_Work instructions_. Can the data below be set down again exactly, line for line?

_Data provided_.
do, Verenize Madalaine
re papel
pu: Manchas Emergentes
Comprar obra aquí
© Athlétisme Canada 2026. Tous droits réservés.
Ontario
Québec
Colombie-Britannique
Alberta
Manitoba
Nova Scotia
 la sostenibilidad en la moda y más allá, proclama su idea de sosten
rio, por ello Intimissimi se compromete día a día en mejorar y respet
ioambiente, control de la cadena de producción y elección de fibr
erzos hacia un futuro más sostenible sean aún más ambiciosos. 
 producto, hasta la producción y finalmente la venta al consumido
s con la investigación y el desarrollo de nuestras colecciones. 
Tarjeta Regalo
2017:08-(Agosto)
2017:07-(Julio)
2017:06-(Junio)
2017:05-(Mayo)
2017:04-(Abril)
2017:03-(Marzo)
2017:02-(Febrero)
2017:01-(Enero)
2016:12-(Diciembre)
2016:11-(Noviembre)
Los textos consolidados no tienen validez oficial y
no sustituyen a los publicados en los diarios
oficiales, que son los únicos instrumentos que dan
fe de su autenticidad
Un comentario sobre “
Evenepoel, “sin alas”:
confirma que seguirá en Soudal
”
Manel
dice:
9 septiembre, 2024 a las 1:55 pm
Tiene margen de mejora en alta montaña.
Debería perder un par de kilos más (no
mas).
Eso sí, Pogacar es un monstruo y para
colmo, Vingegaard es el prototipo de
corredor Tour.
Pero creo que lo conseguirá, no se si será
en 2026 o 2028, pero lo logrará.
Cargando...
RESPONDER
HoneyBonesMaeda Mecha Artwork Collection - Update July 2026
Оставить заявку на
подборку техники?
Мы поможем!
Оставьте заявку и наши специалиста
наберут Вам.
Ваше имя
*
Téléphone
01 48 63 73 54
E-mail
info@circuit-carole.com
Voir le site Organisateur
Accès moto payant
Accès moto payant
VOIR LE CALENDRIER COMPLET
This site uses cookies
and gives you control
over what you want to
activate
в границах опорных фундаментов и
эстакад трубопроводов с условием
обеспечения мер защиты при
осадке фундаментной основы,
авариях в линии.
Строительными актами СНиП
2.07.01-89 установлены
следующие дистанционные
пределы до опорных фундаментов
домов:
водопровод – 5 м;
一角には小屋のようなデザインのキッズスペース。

_Output below_.
do, Verenize Madalaine
re papel
pu: Manchas Emergentes
Comprar obra aquí
© Athlétisme Canada 2026. Tous droits réservés.
Ontario
Québec
Colombie-Britannique
Alberta
Manitoba
Nova Scotia
 la sostenibilidad en la moda y más allá, proclama su idea de sosten
rio, por ello Intimissimi se compromete día a día en mejorar y respet
ioambiente, control de la cadena de producción y elección de fibr
erzos hacia un futuro más sostenible sean aún más ambiciosos. 
 producto, hasta la producción y finalmente la venta al consumido
s con la investigación y el desarrollo de nuestras colecciones. 
Tarjeta Regalo
2017:08-(Agosto)
2017:07-(Julio)
2017:06-(Junio)
2017:05-(Mayo)
2017:04-(Abril)
2017:03-(Marzo)
2017:02-(Febrero)
2017:01-(Enero)
2016:12-(Diciembre)
2016:11-(Noviembre)
Los textos consolidados no tienen validez oficial y
no sustituyen a los publicados en los diarios
oficiales, que son los únicos instrumentos que dan
fe de su autenticidad
Un comentario sobre “
Evenepoel, “sin alas”:
confirma que seguirá en Soudal
”
Manel
dice:
9 septiembre, 2024 a las 1:55 pm
Tiene margen de mejora en alta montaña.
Debería perder un par de kilos más (no
mas).
Eso sí, Pogacar es un monstruo y para
colmo, Vingegaard es el prototipo de
corredor Tour.
Pero creo que lo conseguirá, no se si será
en 2026 o 2028, pero lo logrará.
Cargando...
RESPONDER
HoneyBonesMaeda Mecha Artwork Collection - Update July 2026
Оставить заявку на
подборку техники?
Мы поможем!
Оставьте заявку и наши специалиста
наберут Вам.
Ваше имя
*
Téléphone
01 48 63 73 54
E-mail
info@circuit-carole.com
Voir le site Organisateur
Accès moto payant
Accès moto payant
VOIR LE CALENDRIER COMPLET
This site uses cookies
and gives you control
over what you want to
activate
в границах опорных фундаментов и
эстакад трубопроводов с условием
обеспечения мер защиты при
осадке фундаментной основы,
авариях в линии.
Строительными актами СНиП
2.07.01-89 установлены
следующие дистанционные
пределы до опорных фундаментов
домов:
водопровод – 5 м;
一角には小屋のようなデザインのキッズスペース。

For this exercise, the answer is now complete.